I caught the tail end of a Harley-Davidson Christmas spot the other day. I didn't get to see the whole thing and, as anyone in advertising knows, once you try to catch a spot you'll never see it and the ones you don't want to see keep showing up. So I was super happy to come across the spot on the Harley gadget on my iGoogle page. It turns out that it's on the h-d.com site as well but I didn't think to look there, it's easier when it's pushed to me. Here's the gadget with the spot:

I think it's pretty good, fits the brand and I like the pipes being left under the tree. Whaddya think?

Anyway, I was just sent a Harley Naughty List gift on Facebook based on the holiday campaign from a buddy of mine. I also just became a fan of Patagonia, Dr. Pepper and Willie Nelson on Facebook. I know when Seth, Tom or David post something new thanks to my Bloglines acount. I've been to 87 cities in 12 countries thanks to the TripAdvisor "Cities I've Visited" app. I know there's 72 days, 23 hours and 39 minutes until Daytona Bike Week thanks to the Harley Countdown to Daytona Google Gadget and I can find a Starbucks and arrange a meeting at the closest one thanks to the "Meet Me at Starbucks" gadget.

Whether it's RSS feeds from your site or blog, gadgets and apps, an offer via Twitter, or basic opt-in, relevant and respectful e-mail, this is where it's at - permission marketing. Finding fans and letting them participate on their terms. I love it. I'm much more likely to learn about new Patagonia Spring products through my Facebook feed or their catalog (which is the original permission marketing vehicle) than through print or TV. If I have a meeting with someone, how much easier is it to set something up through Starbucks - I now know where one is that works for everyone involved in the meeting and can schedule it. And the cost. The cost! It doesn't reach 600 million Americans (which is impossible since there are only 300 million in the US but that's what reach and frequency from your media team or the pass-along rate from your PR team will claim) but it's impactful, relevant, respectful and cost efficient.

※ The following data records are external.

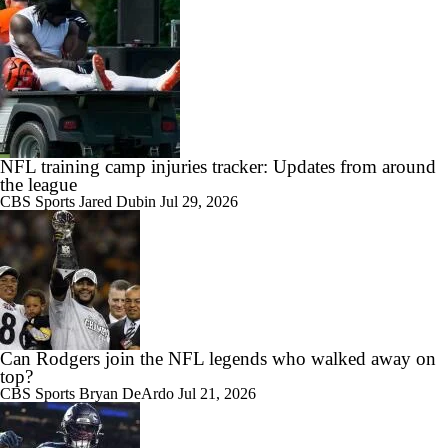
NFL training camp injuries tracker: Updates from around
the league
CBS Sports
Jared Dubin
Jul 29, 2026
Can Rodgers join the NFL legends who walked away on
top?
CBS Sports
Bryan DeArdo
Jul 21, 2026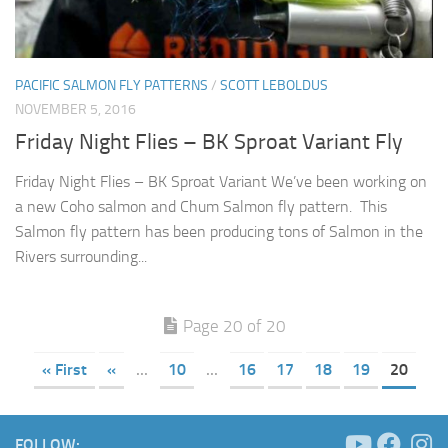
PACIFIC SALMON FLY PATTERNS
/
SCOTT LEBOLDUS
NOVEMBER 5, 2016
Friday Night Flies – BK Sproat Variant Fly
Friday Night Flies – BK Sproat Variant We’ve been working on
a new Coho salmon and Chum Salmon fly pattern. This
Salmon fly pattern has been producing tons of Salmon in the
Rivers surrounding...
Page 20 of 20
« First
«
...
10
...
16
17
18
19
20
FOLLOW: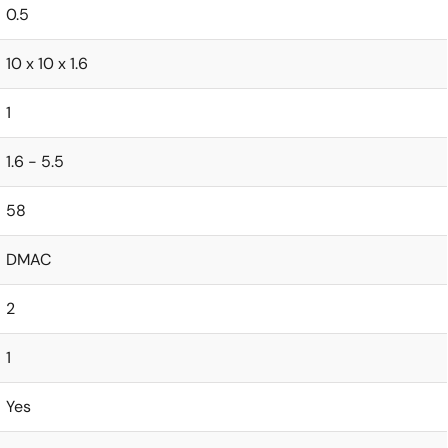
0.5
10 x 10 x 1.6
1
1.6 - 5.5
58
DMAC
2
1
Yes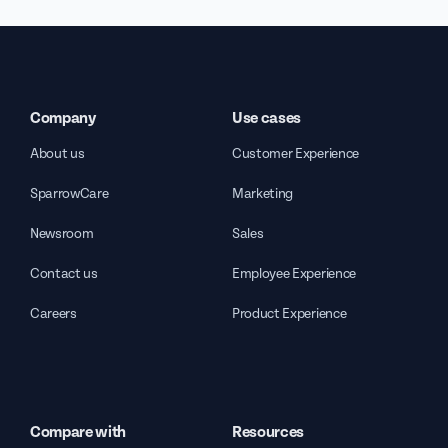
Company
Use cases
About us
Customer Experience
SparrowCare
Marketing
Newsroom
Sales
Contact us
Employee Experience
Careers
Product Experience
Compare with
Resources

So to Scott B., Debbie G., Katia H. and Sean S., keep the Harley interactive goodness coming. And start sending me more gadget content and more Facebook news feeds. After all, I'm offically a fan. :)

December 04, 2007

Books in 2007

With 2008 fast approaching, I thought I’d share a list of the books I’ve read this year. I try to read one or two books a month and have a stack of 30 or so that I’ve been meaning to get to, but I always end up finding new ones that hop to the front of the line. Here’s 2007 to-date:

The Golden Spruce: A True Story of Myth, Madness and Greed by John Vaillant
A Whole New Mind: Why Right-Brainers Will Rule the Future by Dan Pink
Let My People Go Surfing: The Education of a Reluctant Businessman by Yvon Chouinard
The City of Falling Angels by John Berendt
The Professor and the Madman: A Tale of Murder, Insanity and the Making of the Oxford English Dictionary by Simon Winchester
Wikinomics: How Mass Collaboration Changes Everything by Don Tapscott
The Paradox of Choice: Why More is Less by Barry Schwartz
Permission Marketing by Seth Godin
The Deviant’s Advantage by Watts Wacker
Chronicles, Vol. 1 by Bob Dylan
The Big Moo edited by Seth Godin
The Ten Faces of Innovation: IDEO’s Strategy for Defeating the Devil’s Advocate and Driving Creativity Throughout Your Organization by Tom Kelley
Banker to the Poor: Micro-Lending and the Battle Against World Poverty by Muhammad Yunus
The Dip by Seth Godin
Mind Your X’s and Y’s: Satisfying the Ten Cravings of a New Generation of Consumers by Lisa Johnson
Three Billion New Capitalists: The Great Shift of Wealth and Power to the East by Clyde Prestowitz
Leaving Microsoft to Change the World: An Entrepreneur’s Odyssey to Educate the World’s Children by John Wood

I’m currently reading Blue Ocean Strategy: How to Create Uncontested Market Space and Make Competition Irrelevant by W. Chan Kim and Renee Mauborgne, which has frameworks we’re using in our Service Design class.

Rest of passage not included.